## DATA FOR ANALYSIS
•••
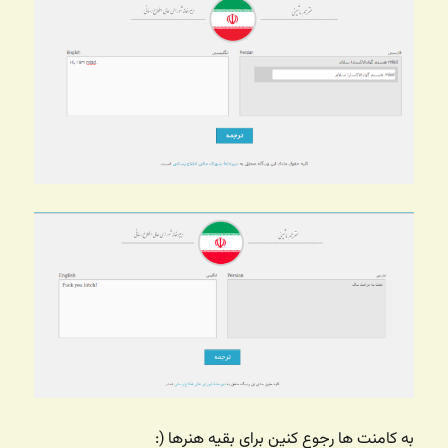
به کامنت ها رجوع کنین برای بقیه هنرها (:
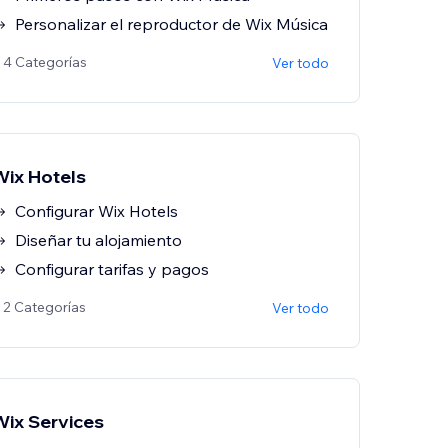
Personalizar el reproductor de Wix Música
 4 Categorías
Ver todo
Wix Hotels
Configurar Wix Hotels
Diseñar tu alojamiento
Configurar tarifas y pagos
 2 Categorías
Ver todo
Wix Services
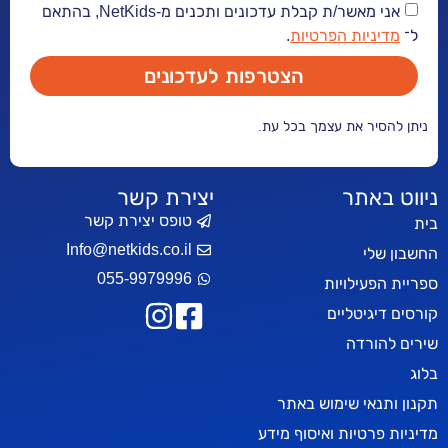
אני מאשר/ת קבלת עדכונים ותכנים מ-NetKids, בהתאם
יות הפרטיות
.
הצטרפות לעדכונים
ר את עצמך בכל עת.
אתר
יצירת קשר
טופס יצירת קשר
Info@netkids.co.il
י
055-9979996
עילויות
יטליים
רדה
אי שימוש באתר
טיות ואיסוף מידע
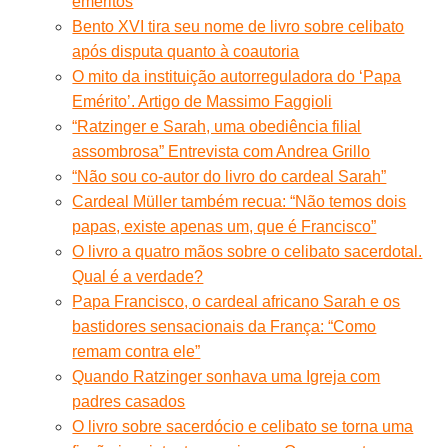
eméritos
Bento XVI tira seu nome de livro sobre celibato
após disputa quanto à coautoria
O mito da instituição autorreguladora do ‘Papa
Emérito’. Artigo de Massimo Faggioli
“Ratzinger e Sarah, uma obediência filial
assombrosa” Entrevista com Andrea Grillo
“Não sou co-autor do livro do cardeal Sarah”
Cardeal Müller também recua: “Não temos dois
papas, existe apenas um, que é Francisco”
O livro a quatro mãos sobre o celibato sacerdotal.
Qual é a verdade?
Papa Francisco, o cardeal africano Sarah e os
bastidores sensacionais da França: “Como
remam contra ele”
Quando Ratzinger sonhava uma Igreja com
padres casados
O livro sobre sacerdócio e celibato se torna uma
•••
## WHAT YOU HAVE TO DO
Given the records above, reproduce precisely and only the lines between the line holding "Emérito’. Artigo de Massimo Faggioli" and the line holding "Cardeal Müller também", inclusive.

## YOUR SOLUTION
Emérito’. Artigo de Massimo Faggioli
“Ratzinger e Sarah, uma obediência filial
assombrosa” Entrevista com Andrea Grillo
“Não sou co-autor do livro do cardeal Sarah”
Cardeal Müller também recua: “Não temos dois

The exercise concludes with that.